Muchas personas son las que hoy día viven en precario, en un mundo más selva que corazón, desbordado en demasiadas ocasiones por una escalada de incidentes y el incremento de tensiones que nos impiden tomar la vida con alegría. Por desgracia, nos hemos perdido el respeto y la violencia crece por doquier, generando multitud de problemas sociales, y una aglomeración de odios que, verdaderamente, nos dejan sin palabras. Hace tiempo que el miedo y la desesperación van en aumento. En muchos países hay que luchar porque a uno no le roben la dignidad. También son muchas las personas que sufren el descarte. Tanto la marginación como la explotación son tan descaradas que debiéramos despertar de la injusticia, y pedir a los líderes honestos otro camino más justo, más crecido en valores, sin hipocresías, cuando menos para promover la comprensión de las culturas y religiones.

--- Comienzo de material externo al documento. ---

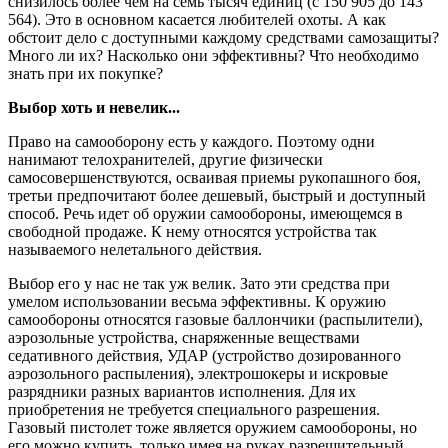
снизилось более чем на семь тысяч единиц (с 150 905 до 143
564). Это в основном касается любителей охоты. А как
обстоит дело с доступными каждому средствами самозащиты?
Много ли их? Насколько они эффективны? Что необходимо
знать при их покупке?
Выбор хоть и невелик...
Право на самооборону есть у каждого. Поэтому одни
нанимают телохранителей, другие физически
самосовершенствуются, осваивая приемы рукопашного боя,
третьи предпочитают более дешевый, быстрый и доступный
способ. Речь идет об оружии самообороны, имеющемся в
свободной продаже. К нему относятся устройства так
называемого нелетального действия.
Выбор его у нас не так уж велик. Зато эти средства при
умелом использовании весьма эффективны. К оружию
самообороны относятся газовые баллончики (распылители),
аэрозольные устройства, снаряженные веществами
седативного действия, УДАР (устройство дозированного
аэрозольного распыления), электрошокеры и искровые
разрядники разных вариантов исполнения. Для их
приобретения не требуется специального разрешения.
Газовый пистолет тоже является оружием самообороны, но
его можно купить, только имея на руках разрешительный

No perdamos esta referencia: la verdad es la única fibra de amor y paz que nos fraterniza. En consecuencia, quizás para restaurar ese espíritu verídico, lo mejor sea llamar a las cosas por su nombre. Estoy convencido de que es lo único que puede hacernos cambiar de actitudes y de mentalidad.

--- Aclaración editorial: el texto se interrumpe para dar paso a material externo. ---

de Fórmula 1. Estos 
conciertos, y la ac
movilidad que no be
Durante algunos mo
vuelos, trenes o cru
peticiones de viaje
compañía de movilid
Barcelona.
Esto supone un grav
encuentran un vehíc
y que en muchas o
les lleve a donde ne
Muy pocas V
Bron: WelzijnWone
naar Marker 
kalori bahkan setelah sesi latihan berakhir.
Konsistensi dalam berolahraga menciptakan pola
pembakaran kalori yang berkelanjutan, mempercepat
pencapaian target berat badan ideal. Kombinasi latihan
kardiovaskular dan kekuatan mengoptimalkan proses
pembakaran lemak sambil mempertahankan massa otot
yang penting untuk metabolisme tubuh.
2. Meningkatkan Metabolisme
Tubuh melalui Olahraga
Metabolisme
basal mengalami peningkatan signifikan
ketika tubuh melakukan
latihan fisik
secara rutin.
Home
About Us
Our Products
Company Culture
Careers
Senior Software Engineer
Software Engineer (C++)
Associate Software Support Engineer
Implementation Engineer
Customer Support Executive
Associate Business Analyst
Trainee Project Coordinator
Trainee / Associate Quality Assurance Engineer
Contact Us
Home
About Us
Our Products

Cautivados por una cultura mediática, simplona y agresiva, sin creatividad alguna, sobre todo para encontrar los accesos adecuados, nos resta lenguaje positivo en nuestras pláticas o, si quieren, esa expresión esperanzadora siempre dispuesta a abrir vías. Subsiguientemente, hemos de reconocer que el contexto humanístico dista mucho de ese diálogo con la verdad que todos nos merecemos para encontrar juntos los recursos que nos hacen más humanos. Es evidente que lo auténtico nos hermana, haciéndonos también más libres y más caritativos. Sea como fuere, los actuales momentos vividos en un mundo de dominadores sin escrúpulos, como en ningún otro tiempo pasado, no pueden ser de más falsedad e incertidumbre. Sirva como testimonio esta absurda y necia afirmación recogida en un libro sobre el Brexit, obra que pertenece a una colección muy popular entre la ciudadanía británica. Así dice uno de sus rudos párrafos: "Gran Bretaña es una isla orgullosa. Durante siglos estuvimos solos. Ahora volvemos a estarlo. Otros países, como Croacia y España, necesitan ser parte de Europa, porque ellos, claramente, son cobardes. Pero nuestro país es especial y otros países se están poniendo a la cola para conseguir lo que tenemos para ofrecer, ya sea la música de Sting o cualquiera de nuestros quesos. Éste es el futuro". Cuánta estupidez encierra este endiosamiento de dividir y encerrar. Con lo fácil que es hablar claro y profundo, que es lo que realmente nos aproxima.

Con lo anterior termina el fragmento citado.